Who is not a candidate for Valeda?

Valeda is not appropriate for patients with wet AMD, for patients with central-involving geographic atrophy, for patients with certain photosensitive conditions such as some forms of epilepsy or migraine, or for patients currently taking photosensitizing medications (a 30-day wait after stopping is required). Your ophthalmologist will review your full history before recommending treatment.

What is the difference between wet and dry macular degeneration?

Dry AMD is the more common, slowly progressive form of macular degeneration, affecting 80 to 90 percent of patients. It is characterized by thinning of the macula and buildup of drusen. Wet AMD is less common but more aggressive, characterized by abnormal blood vessel growth under the retina. Wet AMD is treated with anti-VEGF injections. Valeda is authorized for dry AMD only.

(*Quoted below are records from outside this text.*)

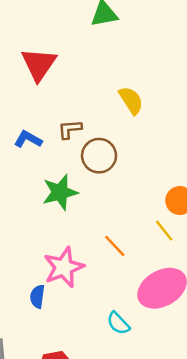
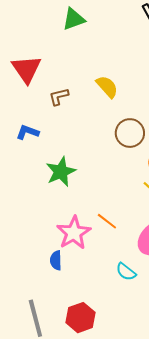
brown L-shape: (70, 129) -> (59, 97), moved
brown circle: (99, 156) -> (130, 133), moved
orange line: (115, 246) -> (107, 221), moved

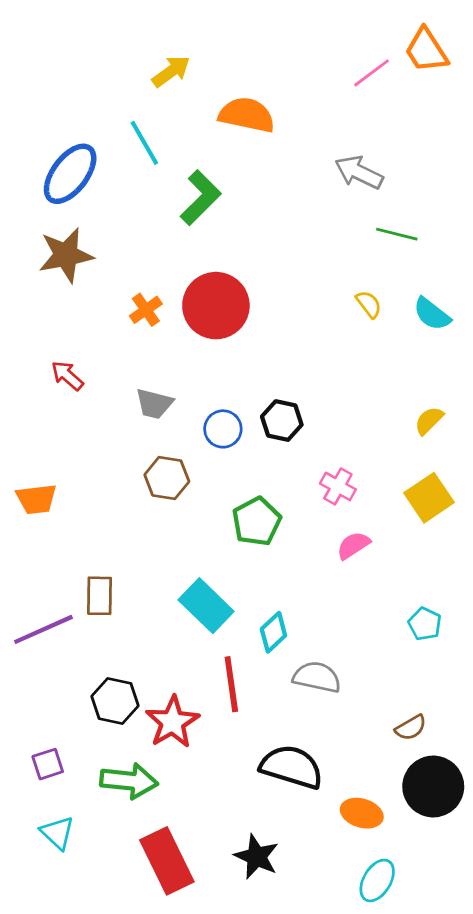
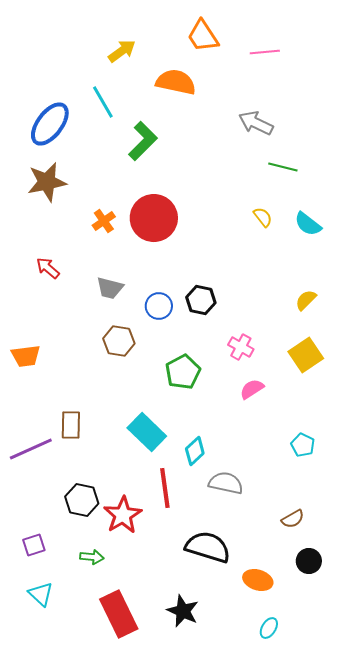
orange trapezoid: (426, 50) -> (203, 36), moved
pink line: (372, 73) -> (265, 52), turned 32
green arrow: (129, 781) -> (92, 557), size x0.6
black circle: (433, 786) -> (309, 561), size x0.6
cyan ellipse: (377, 880) -> (269, 628), size x0.7

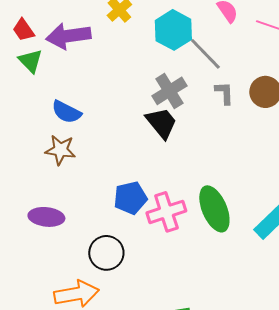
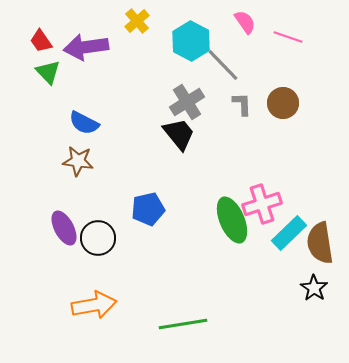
pink cross: (166, 212) -> (262, 204), moved
purple ellipse: (46, 217) -> (64, 228), turned 56
black circle: (106, 253) -> (98, 238), moved

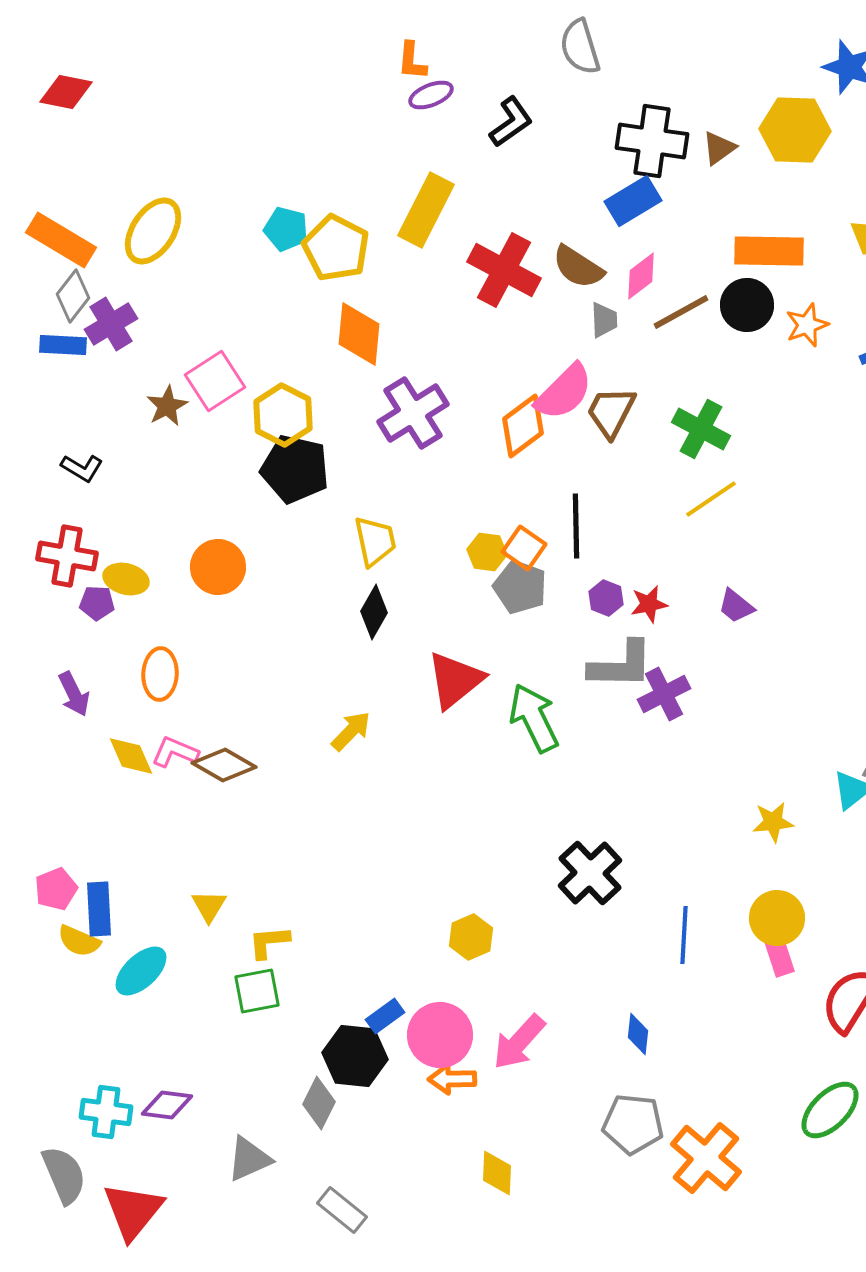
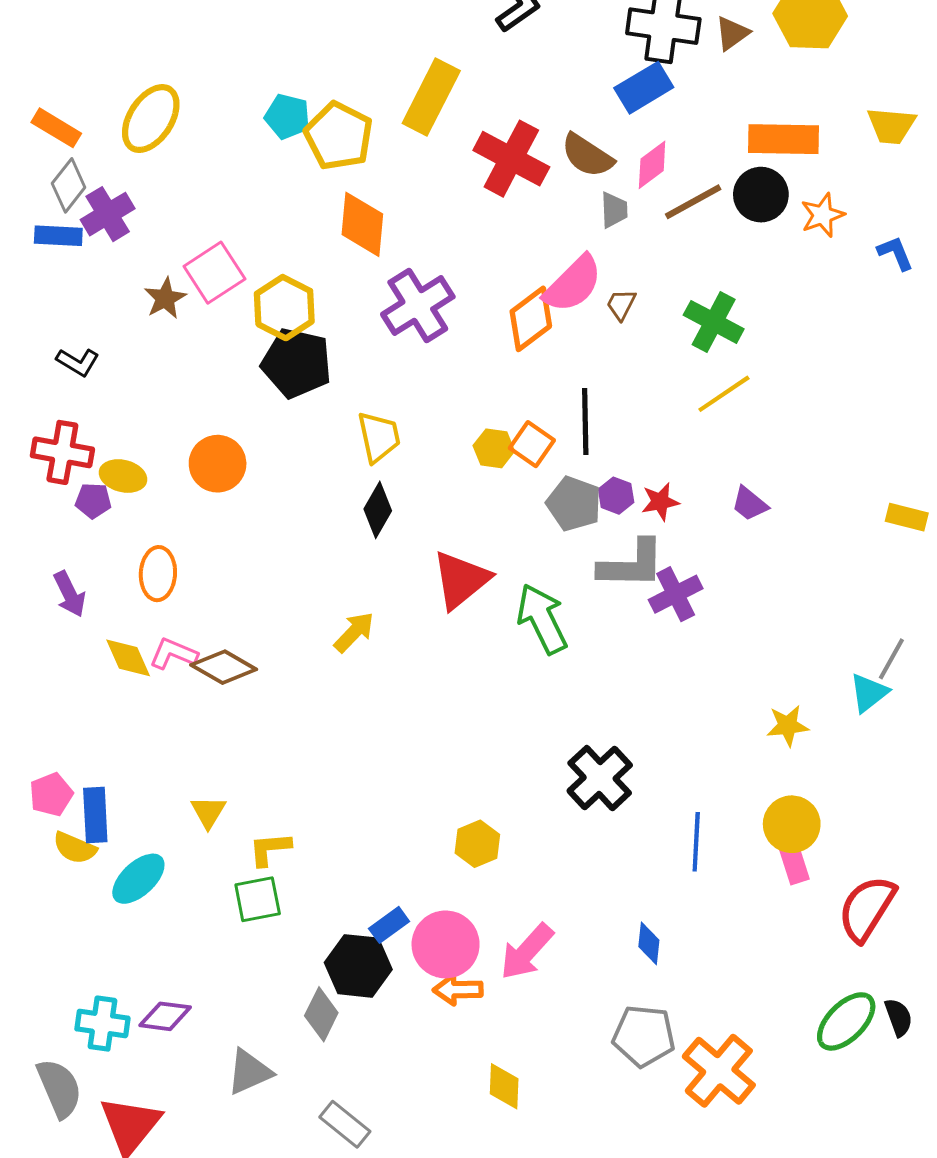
orange rectangle: (61, 240) -> (56, 128), size x0.7
brown trapezoid: (611, 412) -> (621, 304), size x0.6
gray pentagon: (520, 587) -> (574, 504), moved

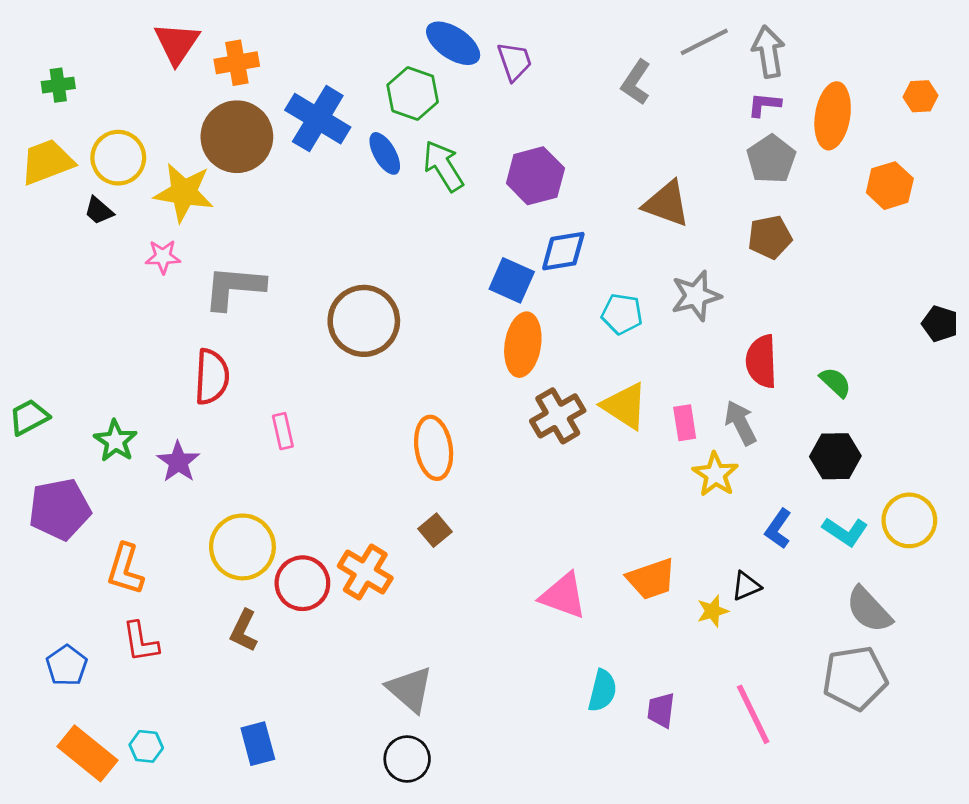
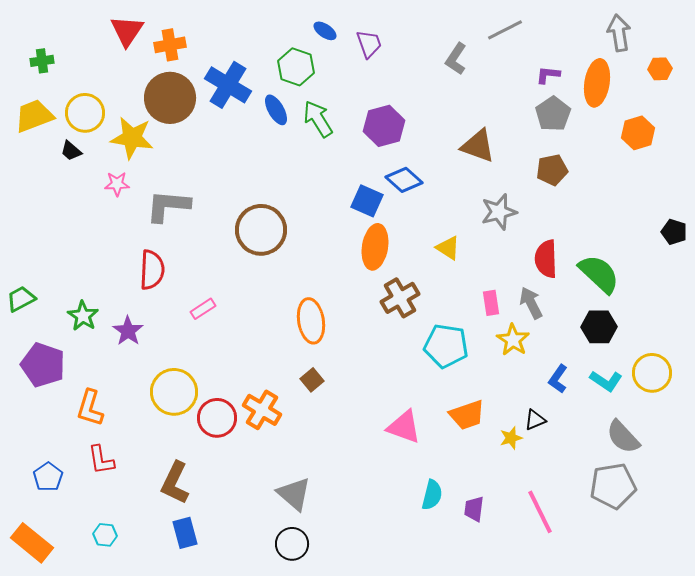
blue ellipse: (453, 43) -> (325, 31), size x0.6
gray arrow: (768, 52) -> (619, 33), moved
blue diamond: (563, 251) -> (404, 180), turned 51
cyan pentagon: (622, 314) -> (446, 346), moved, size x1.5
green semicircle: (835, 382) -> (599, 274), size x1.8
yellow triangle: (625, 406) -> (448, 248), moved, size x0.7
pink rectangle: (283, 431) -> (203, 309), turned 70
purple pentagon: (60, 509) -> (43, 365), turned 30
brown L-shape: (244, 631) -> (175, 483), moved, size x1.4
orange rectangle: (88, 753) -> (32, 543), moved

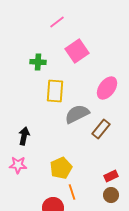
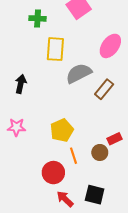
black arrow: (24, 136) -> (21, 84), moved
brown circle: (111, 195) -> (100, 152), moved

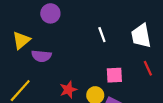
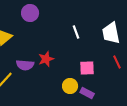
purple semicircle: (41, 56) -> (25, 65), moved
red star: (68, 90) -> (46, 59), moved

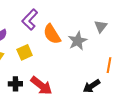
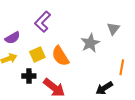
orange semicircle: (52, 34) -> (60, 56), moved
black cross: (15, 84) -> (29, 76), moved

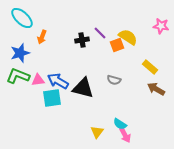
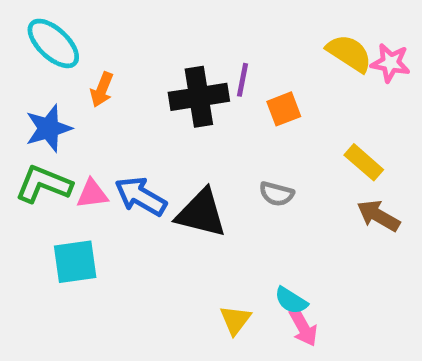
purple line: (100, 33) -> (243, 80), turned 56
yellow semicircle: (128, 37) -> (349, 53), moved
black cross: (82, 40) -> (199, 97), size x1.6
cyan square: (52, 98) -> (75, 262), moved

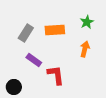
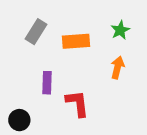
gray rectangle: (26, 33) -> (36, 32), moved
purple rectangle: (34, 60) -> (47, 83), turned 56

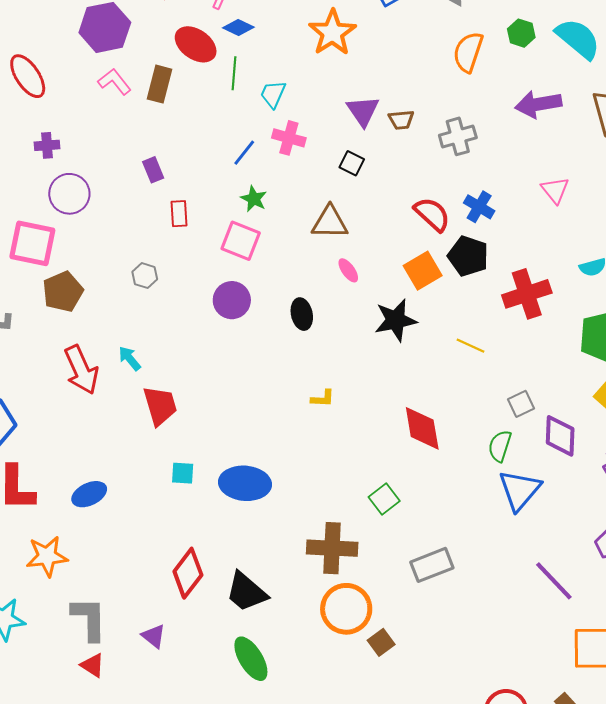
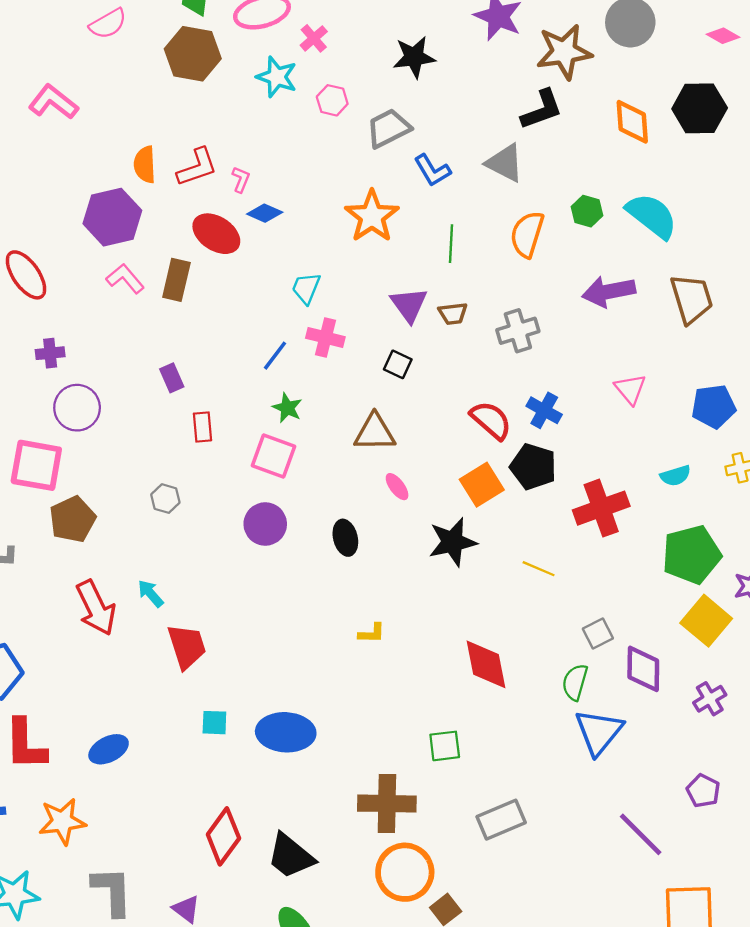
green line: (234, 73) -> (451, 244), moved
green square: (384, 499) -> (445, 746), turned 32

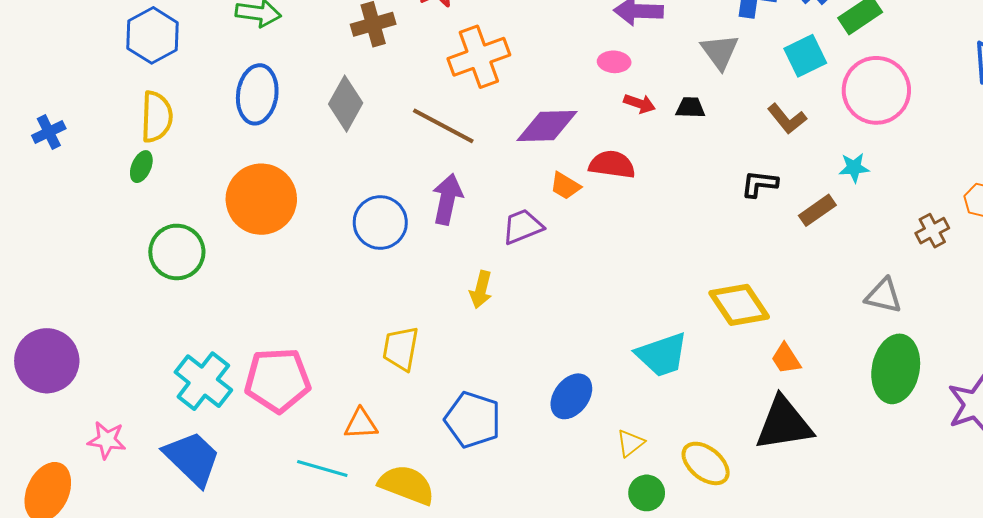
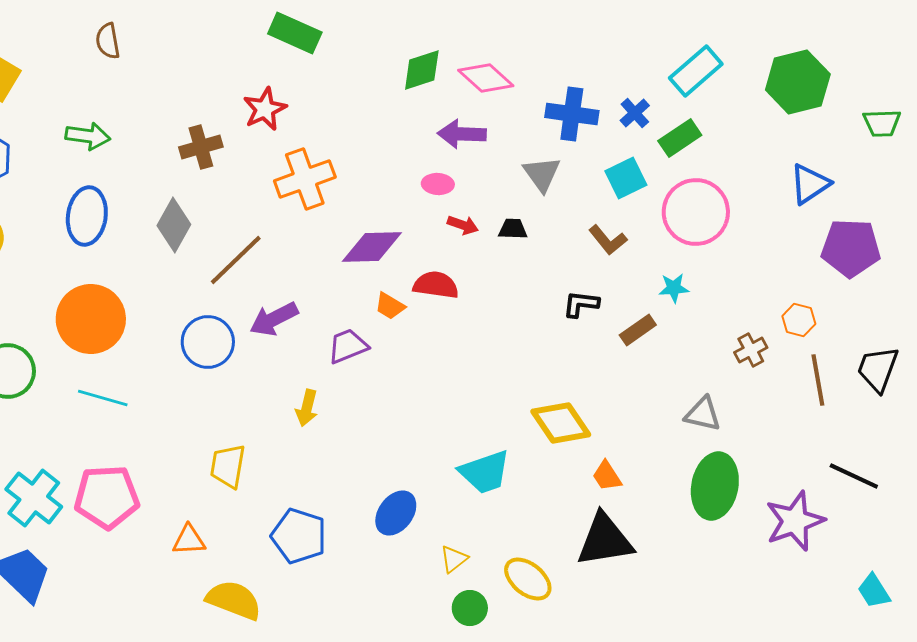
brown line: (443, 126) -> (236, 260), moved, turned -72
purple arrow: (447, 199) -> (274, 319), turned -129
cyan line: (322, 469) -> (103, 398), moved

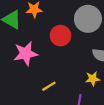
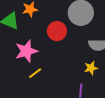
yellow line: (49, 86) -> (35, 73), moved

Where can I get Valeda near me?

Valeda is currently offered at Moscow & Pullman Family Eye Care, the first Valeda system in the region. At the time of writing, the only other Valeda within a reasonable drive is in Spokane; beyond that, the next-closest systems are in Salt Lake City. Patients travel to us from across the Palouse, including Pullman, Lewiston, Colfax, and Coeur d’Alene.